一気に張り詰める空気。ひやりとしたものが背中を流れる。
沈黙が流れる。
言葉が出ない。
途端、弾けるような笑い声が高く響く。
「冗談だ」
ニヤリと笑うギデオン。一瞬にして空気が緩む。
どこからともなく、溜め息も聞こえる。
「殿下、お戯れを」
「こちらとしても同盟国に頼り切るわけにはいかんのだ。理解して頂けるかな?」
「……出過ぎた真似を、いたしました」
満足そうな笑みを浮かべるギデオン。後ろに控えるワイルズ貴族も顔が緩んでいる。だが、老齢の者達は何か諦めたかのような表情だ。彼らの反応に温度差を感じるが……
いや、集中しろ。

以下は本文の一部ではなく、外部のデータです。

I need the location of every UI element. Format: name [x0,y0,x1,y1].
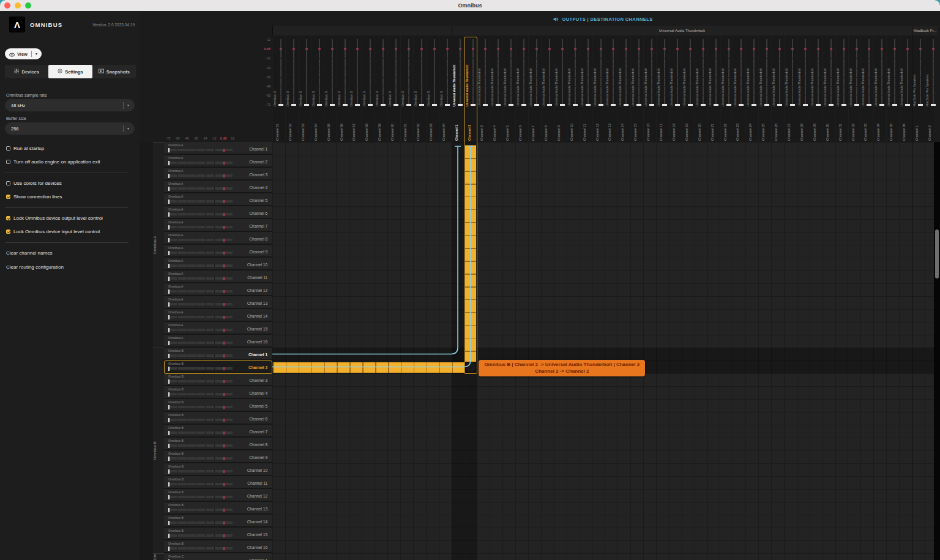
output-channel-column[interactable]: Universal Audio ThunderboltChannel 26 [771,35,784,142]
output-channel-column[interactable]: Omnibus DChannel 54 [311,35,324,142]
input-channel-row[interactable]: Omnibus AChannel 9 [164,245,272,256]
buffer-size-select[interactable]: 256 ▾ [5,122,135,135]
column-fader-handle[interactable] [368,104,373,106]
input-channel-row[interactable]: Omnibus AChannel 1 [164,142,272,154]
output-channel-column[interactable]: Universal Audio ThunderboltChannel 19 [682,35,695,142]
output-channel-column[interactable]: Universal Audio ThunderboltChannel 22 [720,35,733,142]
row-fader-handle[interactable] [168,444,170,448]
column-fader-handle[interactable] [777,104,782,106]
tab-settings[interactable]: Settings [48,65,92,78]
column-fader-handle[interactable] [278,104,283,106]
output-channel-column[interactable]: Universal Audio ThunderboltChannel 6 [515,35,528,142]
output-channel-column[interactable]: Universal Audio ThunderboltChannel 12 [592,35,605,142]
column-fader-handle[interactable] [419,104,424,106]
close-button[interactable] [4,2,10,9]
column-fader-handle[interactable] [752,104,756,106]
input-channel-row[interactable]: Omnibus BChannel 6 [164,412,272,424]
vertical-scrollbar-thumb[interactable] [935,230,939,278]
checkbox[interactable] [6,195,10,199]
output-channel-column[interactable]: Universal Audio ThunderboltChannel 15 [630,35,643,142]
row-fader-handle[interactable] [168,482,170,487]
input-channel-row[interactable]: Omnibus CChannel 1 [164,553,272,560]
output-channel-column[interactable]: Universal Audio ThunderboltChannel 34 [873,35,886,142]
view-button[interactable]: View ▾ [5,48,42,59]
row-fader-handle[interactable] [168,392,170,397]
row-fader-handle[interactable] [168,379,170,384]
input-channel-row[interactable]: Omnibus BChannel 3 [164,373,272,385]
row-fader-handle[interactable] [168,200,170,204]
row-fader-handle[interactable] [168,457,170,461]
checkbox[interactable] [6,160,10,164]
input-channel-row[interactable]: Omnibus AChannel 11 [164,271,272,282]
column-fader-handle[interactable] [739,104,744,106]
column-fader-handle[interactable] [496,104,501,106]
row-fader-handle[interactable] [168,148,170,152]
input-channel-row[interactable]: Omnibus AChannel 16 [164,335,272,346]
column-fader-handle[interactable] [291,104,296,106]
row-fader-handle[interactable] [168,469,170,474]
input-channel-row[interactable]: Omnibus AChannel 10 [164,258,272,269]
row-fader-handle[interactable] [168,289,170,294]
output-channel-column[interactable]: Omnibus DChannel 56 [337,35,349,142]
row-fader-handle[interactable] [168,238,170,242]
input-channel-row[interactable]: Omnibus AChannel 5 [164,193,272,205]
minimize-button[interactable] [15,2,21,9]
column-fader-handle[interactable] [406,104,411,106]
output-channel-column[interactable]: Universal Audio ThunderboltChannel 13 [605,35,617,142]
output-channel-column[interactable]: Universal Audio ThunderboltChannel 7 [528,35,541,142]
output-channel-column[interactable]: Universal Audio ThunderboltChannel 21 [707,35,720,142]
checkbox-row[interactable]: Use colors for devices [6,181,135,186]
row-fader-handle[interactable] [168,328,170,332]
vertical-scrollbar-track[interactable] [934,142,940,560]
checkbox[interactable] [6,146,10,151]
column-fader-handle[interactable] [764,104,769,106]
output-channel-column[interactable]: Universal Audio ThunderboltChannel 17 [656,35,669,142]
input-channel-row[interactable]: Omnibus BChannel 8 [164,438,272,449]
checkbox[interactable] [6,216,10,220]
row-fader-handle[interactable] [168,534,170,538]
output-channel-column[interactable]: Omnibus DChannel 57 [349,35,362,142]
output-channel-column[interactable]: Omnibus DChannel 60 [387,35,400,142]
row-fader-handle[interactable] [168,547,170,551]
output-channel-column[interactable]: Universal Audio ThunderboltChannel 4 [490,35,502,142]
checkbox-row[interactable]: Run at startup [6,146,135,151]
output-channel-column[interactable]: Universal Audio ThunderboltChannel 24 [745,35,758,142]
output-channel-column[interactable]: Omnibus DChannel 58 [362,35,375,142]
output-channel-column[interactable]: Omnibus DChannel 53 [298,35,311,142]
column-fader-handle[interactable] [483,104,488,106]
input-channel-row[interactable]: Omnibus AChannel 13 [164,296,272,308]
column-fader-handle[interactable] [611,104,616,106]
checkbox-row[interactable]: Lock Omnibus device output level control [6,215,135,221]
column-fader-handle[interactable] [918,104,923,106]
output-channel-column[interactable]: MacBook Pro SpeakersChannel 1 [912,35,925,142]
column-fader-handle[interactable] [355,104,360,106]
input-channel-row[interactable]: Omnibus BChannel 15 [164,528,272,539]
output-channel-column[interactable]: Universal Audio ThunderboltChannel 3 [477,35,490,142]
output-channel-column[interactable]: Omnibus DChannel 51 [272,35,285,142]
row-fader-handle[interactable] [168,187,170,191]
row-fader-handle[interactable] [168,495,170,499]
input-channel-row[interactable]: Omnibus AChannel 6 [164,206,272,218]
output-channel-column[interactable]: Universal Audio ThunderboltChannel 9 [554,35,567,142]
output-channel-column[interactable]: Omnibus DChannel 64 [439,35,452,142]
output-channel-column[interactable]: Universal Audio ThunderboltChannel 18 [669,35,682,142]
input-channel-row[interactable]: Omnibus BChannel 4 [164,386,272,398]
column-fader-handle[interactable] [547,104,552,106]
input-channel-row[interactable]: Omnibus BChannel 7 [164,425,272,436]
checkbox[interactable] [6,230,10,234]
input-channel-row[interactable]: Omnibus AChannel 2 [164,155,272,166]
output-channel-column[interactable]: Universal Audio ThunderboltChannel 29 [810,35,822,142]
input-channel-row[interactable]: Omnibus BChannel 16 [164,540,272,552]
sample-rate-select[interactable]: 48 kHz ▾ [5,99,135,111]
tab-snapshots[interactable]: Snapshots [92,65,136,78]
row-fader-handle[interactable] [168,418,170,422]
row-fader-handle[interactable] [168,405,170,409]
input-channel-row[interactable]: Omnibus BChannel 12 [164,489,272,501]
input-channel-row[interactable]: Omnibus BChannel 5 [164,399,272,411]
action-clear-channel-names[interactable]: Clear channel names [6,250,135,256]
output-channel-column[interactable]: Universal Audio ThunderboltChannel 32 [848,35,861,142]
column-fader-handle[interactable] [803,104,808,106]
output-channel-column[interactable]: Universal Audio ThunderboltChannel 27 [784,35,797,142]
row-fader-handle[interactable] [168,212,170,217]
row-fader-handle[interactable] [168,508,170,512]
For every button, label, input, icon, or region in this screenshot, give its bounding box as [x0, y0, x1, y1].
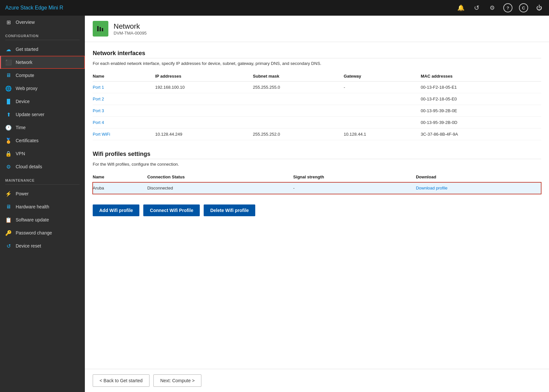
web-proxy-icon: 🌐 [5, 85, 12, 92]
port-name-cell[interactable]: Port 4 [93, 117, 155, 128]
next-button[interactable]: Next: Compute > [153, 374, 201, 387]
vpn-icon: 🔒 [5, 150, 12, 157]
table-row: Port 1 192.168.100.10 255.255.255.0 - 00… [93, 82, 541, 93]
sidebar-item-vpn[interactable]: 🔒 VPN [0, 147, 85, 160]
port-name-cell[interactable]: Port 2 [93, 93, 155, 105]
bell-icon[interactable]: 🔔 [456, 3, 465, 12]
port-name-cell[interactable]: Port WiFi [93, 128, 155, 140]
sidebar-item-hardware-health[interactable]: 🖥 Hardware health [0, 200, 85, 213]
sidebar-item-label: Web proxy [16, 86, 38, 91]
update-server-icon: ⬆ [5, 111, 12, 118]
network-interfaces-section: Network interfaces For each enabled netw… [93, 50, 541, 140]
wifi-col-download: Download [416, 172, 541, 182]
page-subtitle: DVM-TMA-00095 [114, 31, 147, 36]
sidebar-item-software-update[interactable]: 📋 Software update [0, 213, 85, 226]
connect-wifi-button[interactable]: Connect Wifi Profile [143, 204, 200, 216]
sidebar-item-cloud-details[interactable]: ⚙ Cloud details [0, 160, 85, 173]
wifi-button-row: Add Wifi profile Connect Wifi Profile De… [93, 204, 541, 216]
compute-icon: 🖥 [5, 72, 12, 79]
network-interfaces-desc: For each enabled network interface, spec… [93, 61, 541, 66]
sidebar-item-overview[interactable]: ⊞ Overview [0, 16, 85, 29]
sidebar-item-device[interactable]: ▐▌ Device [0, 95, 85, 108]
footer-nav: < Back to Get started Next: Compute > [85, 369, 549, 392]
sidebar-item-label: Compute [16, 73, 34, 78]
sidebar-item-compute[interactable]: 🖥 Compute [0, 69, 85, 82]
col-ip: IP addresses [155, 71, 253, 82]
mac-cell: 3C-37-86-8B-4F-9A [421, 128, 541, 140]
col-subnet: Subnet mask [253, 71, 344, 82]
device-reset-icon: ↺ [5, 243, 12, 249]
sidebar-item-web-proxy[interactable]: 🌐 Web proxy [0, 82, 85, 95]
content-area: Network DVM-TMA-00095 Network interfaces… [85, 16, 549, 392]
page-title: Network [114, 22, 147, 31]
sidebar-item-device-reset[interactable]: ↺ Device reset [0, 239, 85, 252]
software-update-icon: 📋 [5, 217, 12, 223]
time-icon: 🕐 [5, 124, 12, 131]
sidebar-item-label: Overview [16, 20, 35, 25]
port-name-cell[interactable]: Port 3 [93, 105, 155, 117]
overview-icon: ⊞ [5, 19, 12, 25]
wifi-col-signal: Signal strength [293, 172, 416, 182]
table-row: Port 2 00-13-F2-18-05-E0 [93, 93, 541, 105]
subnet-cell: 255.255.252.0 [253, 128, 344, 140]
sidebar-item-update-server[interactable]: ⬆ Update server [0, 108, 85, 121]
wifi-name-cell: Aruba [93, 182, 147, 194]
wifi-col-status: Connection Status [147, 172, 293, 182]
subnet-cell [253, 117, 344, 128]
config-divider [5, 40, 80, 40]
password-change-icon: 🔑 [5, 230, 12, 236]
col-mac: MAC addresses [421, 71, 541, 82]
sidebar-item-certificates[interactable]: 🏅 Certificates [0, 134, 85, 147]
settings-icon[interactable]: ⚙ [488, 3, 497, 12]
sidebar-item-label: Password change [16, 230, 52, 235]
sidebar-item-time[interactable]: 🕐 Time [0, 121, 85, 134]
sidebar-item-label: Cloud details [16, 164, 42, 169]
maintenance-divider [5, 184, 80, 185]
network-interfaces-table: Name IP addresses Subnet mask Gateway MA… [93, 71, 541, 140]
refresh-icon[interactable]: ↺ [472, 3, 481, 12]
sidebar-item-label: Hardware health [16, 204, 49, 209]
sidebar-item-label: Certificates [16, 138, 39, 143]
sidebar-item-label: Device [16, 99, 30, 104]
wifi-profiles-table: Name Connection Status Signal strength D… [93, 172, 541, 194]
page-header-icon [93, 21, 108, 37]
certificates-icon: 🏅 [5, 137, 12, 144]
wifi-signal-cell: - [293, 182, 416, 194]
copyright-icon[interactable]: C [519, 3, 528, 12]
power-icon[interactable]: ⏻ [535, 3, 544, 12]
content-body: Network interfaces For each enabled netw… [85, 42, 549, 369]
configuration-section-label: CONFIGURATION [0, 29, 85, 40]
wifi-download-cell[interactable]: Download profile [416, 182, 541, 194]
network-interfaces-divider [93, 58, 541, 58]
gateway-cell [344, 93, 421, 105]
wifi-profiles-title: Wifi profiles settings [93, 151, 541, 158]
delete-wifi-button[interactable]: Delete Wifi profile [204, 204, 255, 216]
ip-cell [155, 93, 253, 105]
wifi-profiles-section: Wifi profiles settings For the Wifi prof… [93, 151, 541, 216]
sidebar-item-password-change[interactable]: 🔑 Password change [0, 226, 85, 239]
sidebar-item-label: Power [16, 191, 29, 196]
sidebar: ⊞ Overview CONFIGURATION ☁ Get started ⬛… [0, 16, 85, 392]
wifi-table-row[interactable]: Aruba Disconnected - Download profile [93, 182, 541, 194]
mac-cell: 00-13-F2-18-05-E0 [421, 93, 541, 105]
network-icon: ⬛ [5, 59, 12, 66]
network-page-icon [95, 23, 106, 34]
sidebar-item-power[interactable]: ⚡ Power [0, 187, 85, 200]
network-interfaces-title: Network interfaces [93, 50, 541, 57]
sidebar-item-get-started[interactable]: ☁ Get started [0, 43, 85, 56]
port-name-cell[interactable]: Port 1 [93, 82, 155, 93]
sidebar-item-label: Get started [16, 47, 38, 52]
add-wifi-button[interactable]: Add Wifi profile [93, 204, 139, 216]
wifi-profiles-divider [93, 159, 541, 159]
wifi-col-name: Name [93, 172, 147, 182]
sidebar-item-label: Time [16, 125, 26, 130]
ip-cell [155, 105, 253, 117]
back-button[interactable]: < Back to Get started [93, 374, 149, 387]
help-icon[interactable]: ? [503, 3, 512, 12]
ip-cell: 10.128.44.249 [155, 128, 253, 140]
gateway-cell: - [344, 82, 421, 93]
hardware-health-icon: 🖥 [5, 204, 12, 210]
table-row: Port 4 00-13-95-39-2B-0D [93, 117, 541, 128]
get-started-icon: ☁ [5, 46, 12, 53]
sidebar-item-network[interactable]: ⬛ Network [0, 56, 85, 69]
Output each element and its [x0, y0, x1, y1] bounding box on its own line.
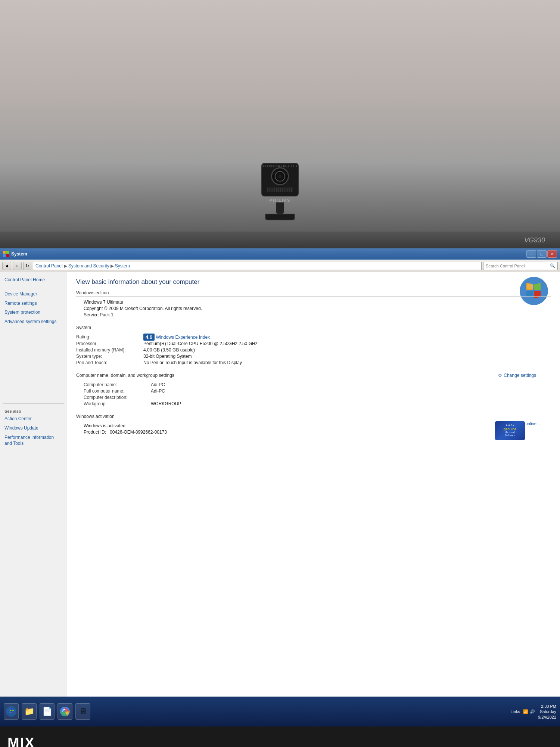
taskbar-time-display: 2:30 PM [538, 704, 556, 709]
windows-area: System ─ □ ✕ ◀ ▶ ↻ Control Panel ▶ Syste… [0, 248, 560, 697]
ram-label: Installed memory (RAM): [76, 347, 143, 353]
genuine-title-text: genuine [504, 427, 517, 431]
svg-rect-0 [3, 251, 6, 254]
taskbar: 📁 📄 🖥 Links 📶 🔊 2:30 PM Saturday 9/24/20… [0, 697, 560, 726]
pen-touch-value: No Pen or Touch Input is available for t… [143, 360, 242, 365]
start-button[interactable] [4, 703, 19, 720]
search-icon: 🔍 [550, 263, 555, 268]
taskbar-chrome-button[interactable] [57, 703, 72, 720]
processor-row: Processor: Pentium(R) Dual-Core CPU E520… [76, 341, 551, 346]
monitor-brand-label: VG930 [524, 236, 545, 244]
taskbar-date-display: 9/24/2022 [538, 714, 556, 719]
svg-point-5 [526, 283, 534, 289]
page-title: View basic information about your comput… [76, 278, 551, 286]
svg-rect-2 [3, 254, 6, 257]
links-label: Links [510, 709, 520, 714]
taskbar-ie-button[interactable]: 🖥 [75, 703, 90, 720]
start-icon [6, 706, 17, 717]
windows-edition-header: Windows edition [76, 290, 551, 297]
windows-edition-section: Windows edition Windows 7 Ultimate Copyr… [76, 290, 551, 317]
sidebar-item-action-center[interactable]: Action Center [0, 414, 67, 424]
system-section: System Rating: 4.6 Windows Experience In… [76, 325, 551, 365]
svg-rect-1 [6, 251, 9, 254]
computer-desc-row: Computer description: [76, 395, 551, 400]
system-type-label: System type: [76, 354, 143, 359]
forward-button[interactable]: ▶ [13, 262, 22, 270]
system-header: System [76, 325, 551, 331]
genuine-badge: Ask for genuine Microsoft Software [495, 421, 525, 440]
system-type-value: 32-bit Operating System [143, 354, 192, 359]
genuine-ask-text: Ask for [506, 424, 514, 427]
ram-row: Installed memory (RAM): 4.00 GB (3.50 GB… [76, 347, 551, 353]
search-input[interactable] [486, 264, 548, 268]
path-sep-2: ▶ [111, 263, 114, 269]
processor-value: Pentium(R) Dual-Core CPU E5200 @ 2.50GHz… [143, 341, 258, 346]
full-computer-name-label: Full computer name: [84, 388, 151, 394]
copyright-value: Copyright © 2009 Microsoft Corporation. … [84, 306, 202, 311]
change-settings-link[interactable]: ⚙ Change settings [498, 373, 536, 378]
activation-section: Windows activation Windows is activated … [76, 414, 551, 435]
refresh-button[interactable]: ↻ [23, 262, 31, 270]
taskbar-day-display: Saturday [538, 709, 556, 714]
back-button[interactable]: ◀ [2, 262, 11, 270]
mix-logo: MIX [7, 735, 35, 747]
path-segment-3[interactable]: System [115, 263, 130, 269]
activation-header: Windows activation [76, 414, 551, 420]
computer-name-label: Computer name: [84, 382, 151, 387]
window-icon [3, 251, 9, 257]
maximize-button[interactable]: □ [537, 250, 547, 258]
sidebar-item-home[interactable]: Control Panel Home [0, 275, 67, 285]
address-path[interactable]: Control Panel ▶ System and Security ▶ Sy… [33, 262, 482, 270]
sidebar-item-system-protection[interactable]: System protection [0, 308, 67, 317]
gear-icon: ⚙ [498, 373, 502, 378]
ie-icon: 🖥 [79, 707, 87, 716]
pen-touch-row: Pen and Touch: No Pen or Touch Input is … [76, 360, 551, 365]
monitor-bezel: VG930 [0, 232, 560, 248]
activated-row: Windows is activated [76, 423, 551, 428]
product-id-label: Product ID: [84, 430, 106, 435]
svg-point-6 [6, 706, 16, 717]
sidebar-divider-2 [3, 403, 64, 404]
title-bar: System ─ □ ✕ [0, 248, 560, 260]
taskbar-folder-button[interactable]: 📁 [22, 703, 37, 720]
title-bar-left: System [3, 251, 27, 257]
webcam-body: PRECISION LENS F2.8 [261, 163, 299, 196]
see-also-section: See also [0, 406, 67, 414]
pen-touch-label: Pen and Touch: [76, 360, 143, 365]
rating-label: Rating: [76, 334, 143, 340]
full-computer-name-row: Full computer name: Adi-PC [76, 388, 551, 394]
sidebar-item-device-manager[interactable]: Device Manager [0, 289, 67, 299]
webcam-lens-outer [271, 167, 289, 185]
windows-experience-index-link[interactable]: Windows Experience Index [156, 335, 210, 340]
service-pack-row: Service Pack 1 [76, 312, 551, 317]
minimize-button[interactable]: ─ [526, 250, 536, 258]
product-id-value: Product ID: 00426-OEM-8992662-00173 [84, 430, 167, 435]
webcam: PRECISION LENS F2.8 PHILIPS [261, 163, 299, 220]
sidebar-item-remote-settings[interactable]: Remote settings [0, 299, 67, 308]
sidebar-item-performance[interactable]: Performance Information and Tools [0, 433, 67, 449]
sidebar-item-windows-update[interactable]: Windows Update [0, 424, 67, 433]
full-computer-name-value: Adi-PC [151, 388, 165, 394]
sidebar-item-advanced-settings[interactable]: Advanced system settings [0, 317, 67, 326]
pdf-icon: 📄 [42, 707, 52, 716]
genuine-sub2-text: Software [505, 434, 515, 437]
webcam-mount [276, 202, 284, 214]
search-box[interactable]: 🔍 [483, 262, 558, 270]
product-id-number: 00426-OEM-8992662-00173 [110, 430, 167, 435]
window-controls: ─ □ ✕ [526, 250, 557, 258]
ram-value: 4.00 GB (3.50 GB usable) [143, 347, 195, 353]
service-pack-value: Service Pack 1 [84, 312, 113, 317]
activated-value: Windows is activated [84, 423, 125, 428]
processor-label: Processor: [76, 341, 143, 346]
taskbar-system-icons: 📶 🔊 [523, 709, 535, 714]
volume-icon: 🔊 [530, 709, 535, 714]
main-content: Control Panel Home Device Manager Remote… [0, 272, 560, 697]
webcam-clip [265, 214, 295, 220]
address-bar: ◀ ▶ ↻ Control Panel ▶ System and Securit… [0, 260, 560, 272]
path-segment-1[interactable]: Control Panel [35, 263, 63, 269]
path-sep-1: ▶ [64, 263, 67, 269]
close-button[interactable]: ✕ [547, 250, 557, 258]
genuine-badge-area: Ask for genuine Microsoft Software Learn… [503, 421, 540, 426]
path-segment-2[interactable]: System and Security [68, 263, 109, 269]
taskbar-pdf-button[interactable]: 📄 [40, 703, 55, 720]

まだ話は終わっていない。
ギデオンを見据え、言葉を続ける。
「ですが、ハロルド国王陛下はギデオン殿下の父でありましょう」
ギデオンは目を剥き、反応が一拍遅れた。
「それが、どうした」
「奇しくも私も国王を父にもつ身、他人事とは思えません」
ギデオンは黙ったまま、ただただ私を見つめている。
視線を逸らさず、そのまま言葉を紡いでいく。これが、私の思いだ。
「父を思う子として、できる限りの事をしたいと、思った次第です」
ぎこちない笑みを浮かべながら、ギデオンはゆっくりと口を開く。
「親思いだな」
「殿下もでしょう?」
「……ああ、もちろんだ」
瞬きの戸惑い。取り繕うような肯定。
若いワイルズ貴族達にも、わずかに動揺が見える。目を逸らす者や、睨みつけてくる者。これは警戒の高まりか?
視界の端でワイルズ貴族達を伺うと、こちらを見つめる老臣達。
じろりと粘つく視線。
彼らが見ているのは、姿勢や対応だけではない?
まるで、私自身を見定めているようだった。